Count shard state in HBM usage (pytorch#203)

levythu · facebook-github-bot · commit dbad57e22546 · 2024-09-12T00:12:31.000-07:00
Summary: X-link: pytorch/torchrec#2380 Pull Request resolved: facebookresearch/FBGEMM#203 X-link: pytorch#3114 This PR improve sparse HBM cost by accounting the size of auxilirary state for maintaining UVM cache. As noted in the comment of split_table_batched_embeddings_ops_training, for now the significant space is `4 * hash_size + 8 * cache_slot_size + 8 * cache_slot_size`. This is becoming more nontrivial if we have a table with many rows but few dimensions. Impact: - Not UVM-offloaded job: NoOp - UVM-offloaded job: More balanced memory usage from precise estimation, but for existing UVM jobs with scale up proposer + fixed percentage reservation this might lead to scale up proposer making less aggressive cache scale-up and therefore leading to worse performance. In this case we should tune to more slack reservation percentage . Reviewed By: sarckk Differential Revision: D61576911 fbshipit-source-id: 6b501dc63cbe86c5274661b1d985af6a7a0a87c6
diff --git a/fbgemm_gpu/fbgemm_gpu/split_table_batched_embeddings_ops_training.py b/fbgemm_gpu/fbgemm_gpu/split_table_batched_embeddings_ops_training.py
@@ -2286,6 +2286,7 @@ def _apply_cache_state(
         )
 
         self.total_cache_hash_size = cache_state.total_cache_hash_size
+        # 8x of # tables, trivial size
         self.register_buffer(
             "cache_hash_size_cumsum",
             torch.tensor(
@@ -2294,6 +2295,7 @@ def _apply_cache_state(
                 dtype=torch.int64,
             ),
         )
+        # 4x total embedding hash size with uvm cache
         self.register_buffer(
             "cache_index_table_map",
             torch.tensor(
@@ -2302,12 +2304,14 @@ def _apply_cache_state(
                 dtype=torch.int32,
             ),
         )
+        # 8x of total cache slots (embedding hash size * clf)

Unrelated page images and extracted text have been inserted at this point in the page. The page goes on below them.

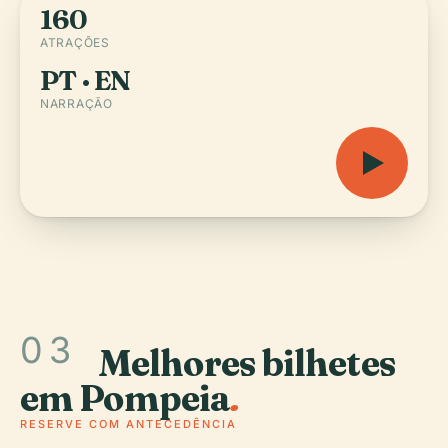
160
ATRAÇÕES
PT · EN
NARRAÇÃO
03
Melhores bilhetes
em Pompeia
.
RESERVE COM ANTECEDÊNCIA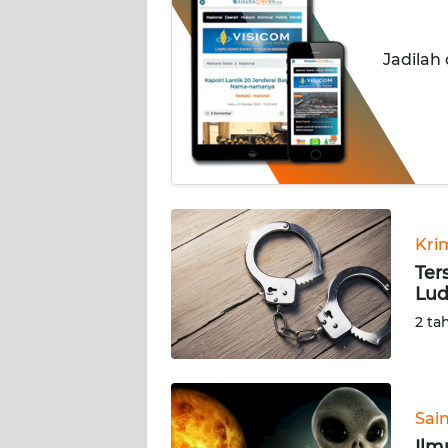
INDEKS
Jadilah
BERITA
KONTAK
KAMI
INFO
IKLAN
Kri
TENTANG
Ter
KAMI
Lud
2 ta
PEDOMAN
MEDIA
SIBER
Sai
REDAKSI
Ilm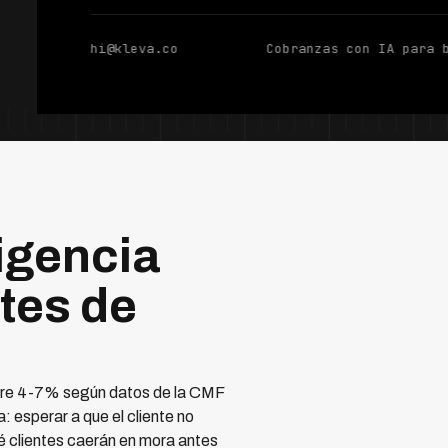
hi@kleva.co
Cobranzas con IA para 
igencia
ntes de
ntre 4-7% según datos de la CMF
: esperar a que el cliente no
 clientes caerán en mora antes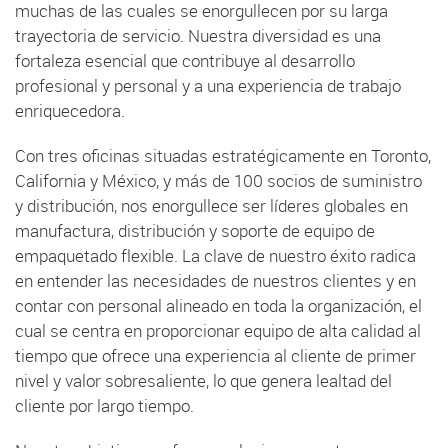
muchas de las cuales se enorgullecen por su larga
trayectoria de servicio. Nuestra diversidad es una
fortaleza esencial que contribuye al desarrollo
profesional y personal y a una experiencia de trabajo
enriquecedora.
Con tres oficinas situadas estratégicamente en Toronto,
California y México, y más de 100 socios de suministro
y distribución, nos enorgullece ser líderes globales en
manufactura, distribución y soporte de equipo de
empaquetado flexible. La clave de nuestro éxito radica
en entender las necesidades de nuestros clientes y en
contar con personal alineado en toda la organización, el
cual se centra en proporcionar equipo de alta calidad al
tiempo que ofrece una experiencia al cliente de primer
nivel y valor sobresaliente, lo que genera lealtad del
cliente por largo tiempo.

         self.register_buffer(
             "lxu_cache_state",
             torch.zeros(
                 cache_sets, DEFAULT_ASSOC, device=self.current_device, dtype=torch.int64
             ).fill_(-1),
         )
+        # Cache itself, not auxiliary size
         self.register_buffer(
             "lxu_cache_weights",
             torch.zeros(
@@ -2317,6 +2321,8 @@ def _apply_cache_state(
                 dtype=dtype,
             ),
         )
+        # LRU: 8x of total cache slots (embedding hash size * clf)
+        # LFU: 8x of total embedding hash size with uvm cache
         self.register_buffer(
             "lxu_state",
             torch.zeros(